[Instructions for the task]
Your answer must be the exact lines from the one holding "22 Ago 2026 (404,641" through the end of the entries, with no pictures.

Page-level text extractions:
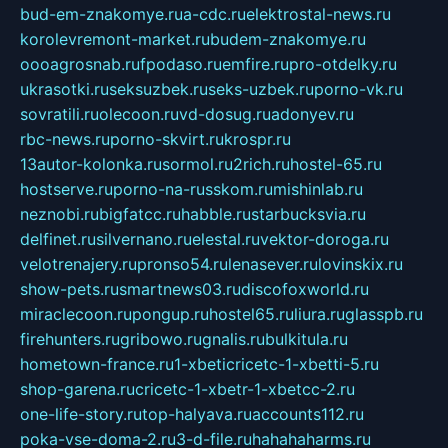
bud-em-znakomye.ru
a-cdc.ru
elektrostal-news.ru
korolevremont-market.ru
budem-znakomye.ru
oooagrosnab.ru
fpodaso.ru
emfire.ru
pro-otdelky.ru
ukrasotki.ru
seksuzbek.ru
seks-uzbek.ru
porno-vk.ru
sovratili.ru
olecoon.ru
vd-dosug.ru
adonyev.ru
rbc-news.ru
porno-skvirt.ru
krospr.ru
13autor-kolonka.ru
sormol.ru
2rich.ru
hostel-65.ru
hostserve.ru
porno-na-russkom.ru
mishinlab.ru
neznobi.ru
bigfatcc.ru
habble.ru
starbucksvia.ru
delfinet.ru
silvernano.ru
elestal.ru
vektor-doroga.ru
velotrenajery.ru
pronso54.ru
lenasever.ru
lovinskix.ru
show-pets.ru
smartnews03.ru
discofoxworld.ru
miraclecoon.ru
pongup.ru
hostel65.ru
liura.ru
glasspb.ru
firehunters.ru
gribowo.ru
gnalis.ru
bulkitula.ru
hometown-france.ru
1-xbeticricetc-1-xbetti-5.ru
shop-garena.ru
cricetc-1-xbetr-1-xbetcc-2.ru
one-life-story.ru
top-halyava.ru
accounts112.ru
poka-vse-doma-2.ru
3-d-file.ru
hahahaharms.ru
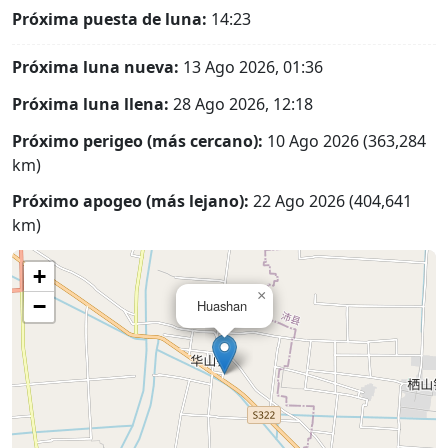
Próxima puesta de luna:
14:23
Próxima luna nueva:
13 Ago 2026, 01:36
Próxima luna llena:
28 Ago 2026, 12:18
Próximo perigeo (más cercano):
10 Ago 2026 (363,284
km)
Próximo apogeo (más lejano):
22 Ago 2026 (404,641
km)
+
×
−
Huashan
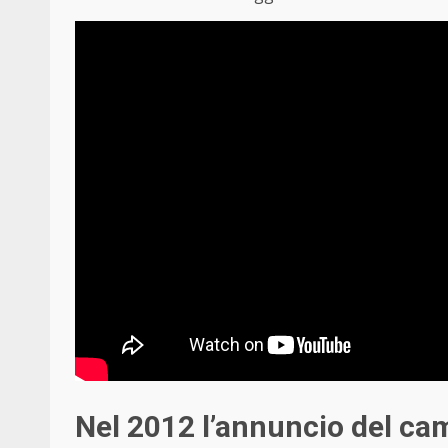
Nel 2012 l’annuncio del ca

[Task solution]
22 Ago 2026 (404,641
km)
+
×
−
Huashan
Nel 2012 l’annuncio del ca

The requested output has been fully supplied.